Source of recipe: This is a modification of Jeanne's White Cake recipe I found here under Wedding Recipes. This cake turned out well so I thought I would share! This makes a pretty sweet, moist cake. You can replace the juice with just water if you are concerned about it being "too sweet".

Preparation Time: 
10 minutes, Cooking time: 25 to 30 minutes
Cooking Time: 
25 to 30 minutes
8 to 12
Recipe Category: 


This was a very delicious cake, but I have made it twice now and haven't had good luck with even baking. The first attempt I was quite embarrassed because I made it for a friend's birthday. I cooked it until it looked like it was on the verge of burning on top, let it cool, went to flip it, and cake batter went all over the place! We managed to wrangle it back into the oven to cook longer, and everyone still enjoyed it. The second time I think I ended up cooking it almost an hour! It was still somewhat soft when I took it out, but I think cooling it almost completely helped solidify it. My family loves it, so I'll probably make it again--very yummy!



the only thing i did different was do what my mom always does with her non-vegan pineapple upside down cakes.  while the oven is preheating put your pan inside with an entire stick of butter to melt.  i used a willow soy margarine stick, then after it's melted added the pineapple and brown sugar.. making sure to get plenty of sugar in the corners if youre using a metal pan so they get extra amazing and gooey.  i like to use pineapple chunks too so it's easier to cut and eat.  

btw - i doubled the batter and did it in a 9x13 pan.  it was pretty thick but the entire thing turned out amazing.  it's delicious and ridiculously moist, so good!


*And instead of "conditions" (mid-paragraph) I meant "modifications."


**I'm SURPRISED at how simple this recipe is. (I'm on mobile web, I'm not sure what "euripides" is. Oops.


It was my first time making an upside down cake, and I'm euripides at how simple this recipe was. It was DELICIOUSLY YUMMYFUL! My parents tends to avoid anything too sweet, and I had cans of Dole Gold Pineapple Chunks in Pineapple Juice (not unsweetened), so I made some conditions: I used the can of pineapple chunks and juice as directed, but left out the brown sugar altogether. My family loves it--i pulled the cake out of the oven at 6 pm, and it was devoured within the hour. Thank you for this amazingly simple and delicious recipe! Definitely one of my favorite vegan cakes. Kudos!! :-)


Loving this cake!  I've made it 2 times and my family has devoured it! I used pineapple rings the first time and crushed pineapple the second time.  The rings make it look better, but the crushed one makes it taste better because you get the pineapple taste in every single bite!  Loving this recipe! Thanks!

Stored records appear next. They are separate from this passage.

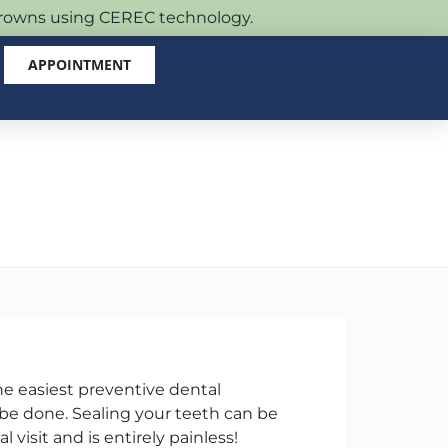
 crowns using CEREC technology.
APPOINTMENT
he easiest preventive dental
be done. Sealing your teeth can be
l visit and is entirely painless!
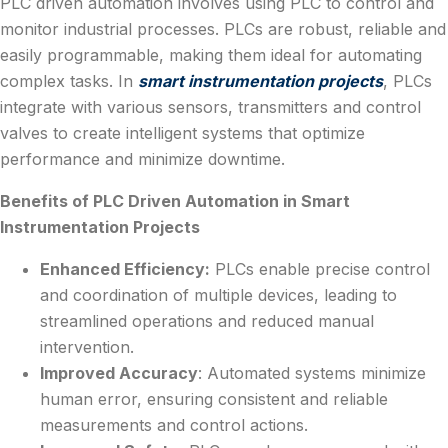
PLC driven automation involves using PLC to control and
monitor industrial processes. PLCs are robust, reliable and
easily programmable, making them ideal for automating
complex tasks. In
smart instrumentation projects
, PLCs
integrate with various sensors, transmitters and control
valves to create intelligent systems that optimize
performance and minimize downtime.
Benefits of PLC Driven Automation in Smart
Instrumentation Projects
Enhanced Efficiency:
PLCs enable precise control
and coordination of multiple devices, leading to
streamlined operations and reduced manual
intervention.
Improved Accuracy
: Automated systems minimize
human error, ensuring consistent and reliable
measurements and control actions.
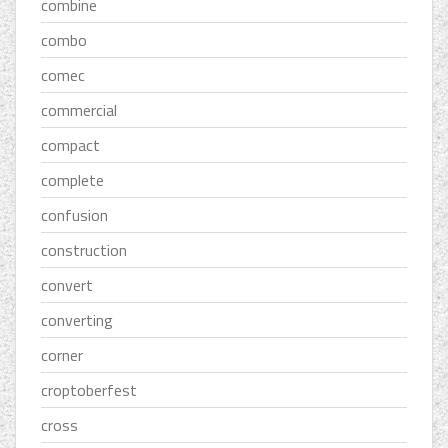
combine
combo
comec
commercial
compact
complete
confusion
construction
convert
converting
corner
croptoberfest
cross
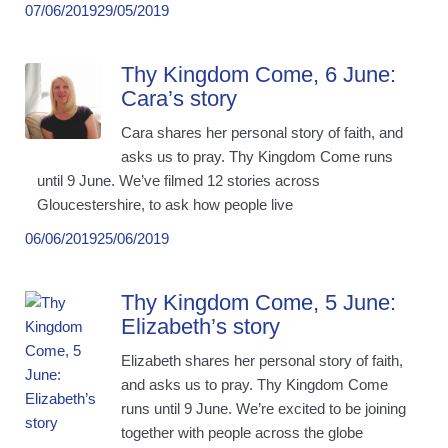
07/06/2019
29/05/2019
Thy Kingdom Come, 6 June:
Cara’s story
Cara shares her personal story of faith, and
asks us to pray. Thy Kingdom Come runs
until 9 June. We’ve filmed 12 stories across
Gloucestershire, to ask how people live
06/06/2019
25/06/2019
Thy Kingdom Come, 5 June:
Elizabeth’s story
Elizabeth shares her personal story of faith,
and asks us to pray. Thy Kingdom Come
runs until 9 June. We’re excited to be joining
together with people across the globe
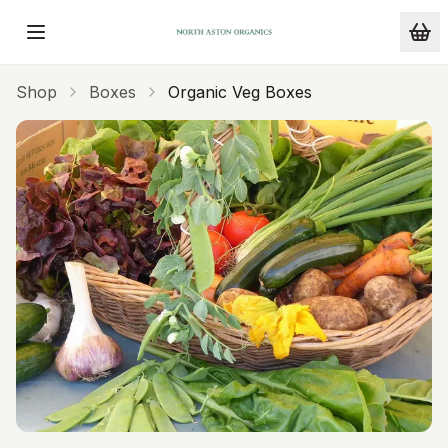
Skip to main content
Shop
Boxes
Organic Veg Boxes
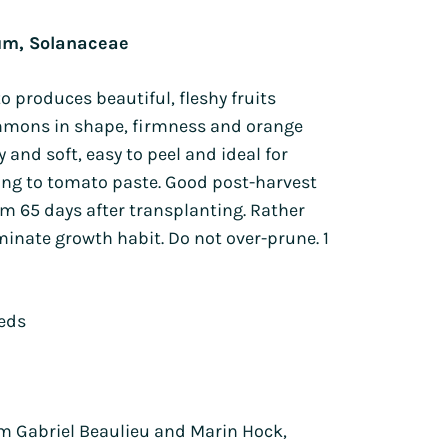
Lion's ear
Tagetes
um, Solanaceae
Orlaya
Sunflowers
h
Poppies
Zinnia
o produces beautiful, fleshy fruits
Wild pansy
mmons in shape, firmness and orange
Petunia
ty and soft, easy to peel and ideal for
Phacelia
ing to tomato paste. Good post-harvest
from 65 days after transplanting. Rather
nate growth habit. Do not over-prune. 1
eeds
 Gabriel Beaulieu and Marin Hock,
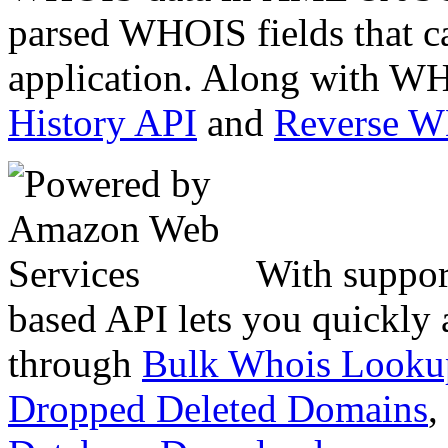
parsed WHOIS fields that c
application. Along with WH
History API
and
Reverse 
With suppor
based API lets you quickly
through
Bulk Whois Looku
Dropped Deleted Domains
,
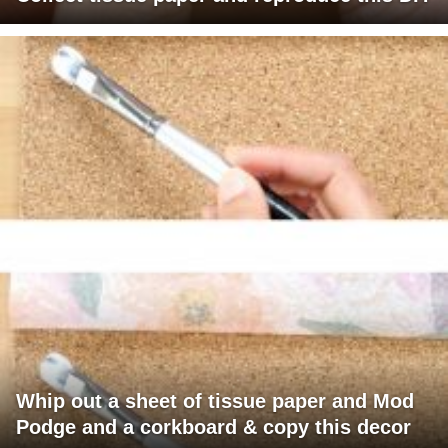
Whip out a sheet of tissue paper and Mod
Podge and a corkboard & copy this decor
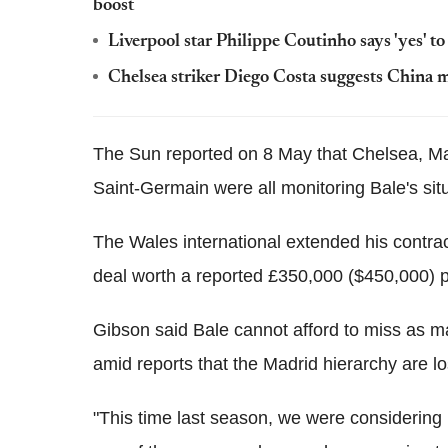
boost
Liverpool star Philippe Coutinho says 'yes' 
Chelsea striker Diego Costa suggests China m
The Sun reported on 8 May that Chelsea, M
Saint-Germain were all monitoring Bale's sit
The Wales international extended his contract
deal worth a reported £350,000 ($450,000) p
Gibson said Bale cannot afford to miss as 
amid reports that the Madrid hierarchy are lo
"This time last season, we were considering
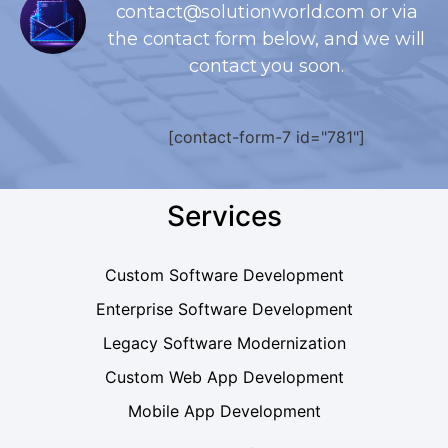
contact@solutionworld.com or via
the contact form below, and we will
contact you soon.
[contact-form-7 id="781"]
Services
Custom Software Development
Enterprise Software Development
Legacy Software Modernization
Custom Web App Development
Mobile App Development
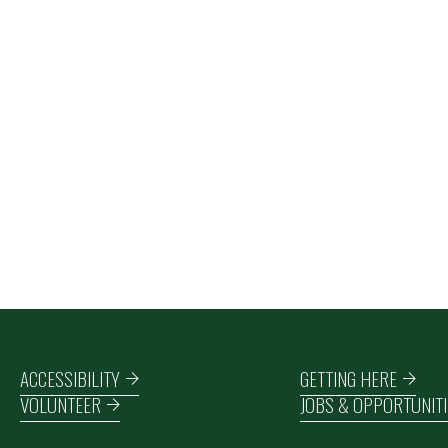
Footer navigation
ACCESSIBILITY
GETTING HERE
VOLUNTEER
JOBS & OPPORTUNITI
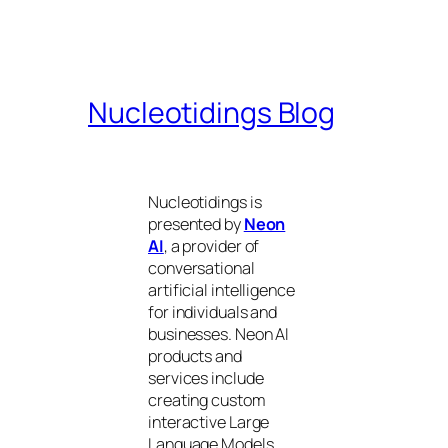
Nucleotidings Blog
Nucleotidings is
presented by
Neon
AI
, a provider of
conversational
artificial intelligence
for individuals and
businesses. Neon AI
products and
services include
creating custom
interactive Large
Language Models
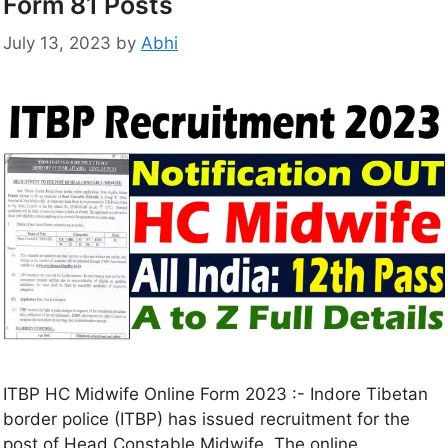
Form 81 Posts
July 13, 2023
by
Abhi
ITBP HC Midwife Online Form 2023 :- Indore Tibetan
border police (ITBP) has issued recruitment for the
post of Head Constable Midwife. The online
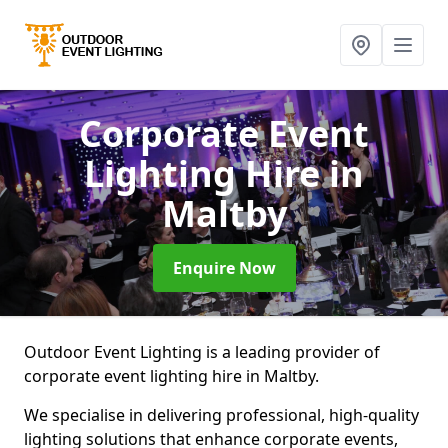
Corporate Event
Lighting Hire
in
Maltby
Enquire Now
Outdoor Event Lighting is a leading provider of
corporate event lighting hire in Maltby.
We specialise in delivering professional, high-quality
lighting solutions that enhance corporate events,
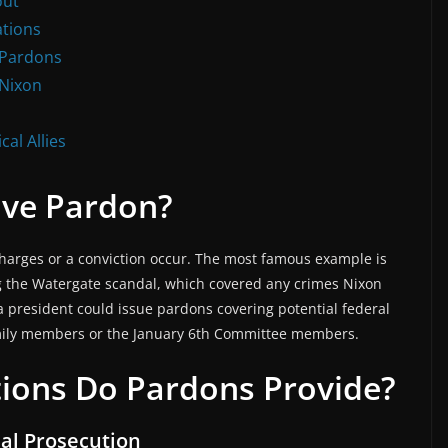
out
ations
l Pardons
 Nixon
al Allies
ive Pardon?
harges or a conviction occur. The most famous example is
g the Watergate scandal, which covered any crimes Nixon
 a president could issue pardons covering potential federal
amily members or the January 6th Committee members.
tions Do Pardons Provide?
nal Prosecution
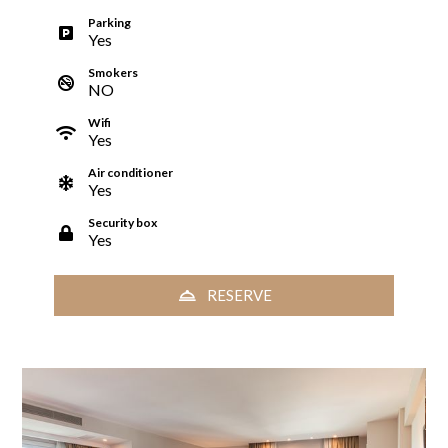
Parking
Yes
Smokers
NO
Wifi
Yes
Air conditioner
Yes
Security box
Yes
RESERVE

I made this cake and it was good.  My son said I don't like it I LOVE IT.  so what does that say.  I added to much juice though it was a little wet.  and I thought it was very sugary.  so, next time i am definitely cutting back on the sugar. 
but, it was awesome, and easy to make.  I made it in an round pie pan. 


OH!  And I used apple sauce instead of oil, since people were asking if that would work.  It was very nice and moist.


Yum!  Thank you BP!  I added dried cranberries that I had soaked in warm pineapple juice and I put the cranberries in the bottom of the pans along with the pineapple junks, which made it very pretty!

I also put crushed pineapple in the cake batter itself.  Even my babies enjoyed this cake.  Tiger was caught taste testing the batter straight from the pan when I turned my back just long enough to grab a pot holder.  So I guess this gets the paws up seal of approval!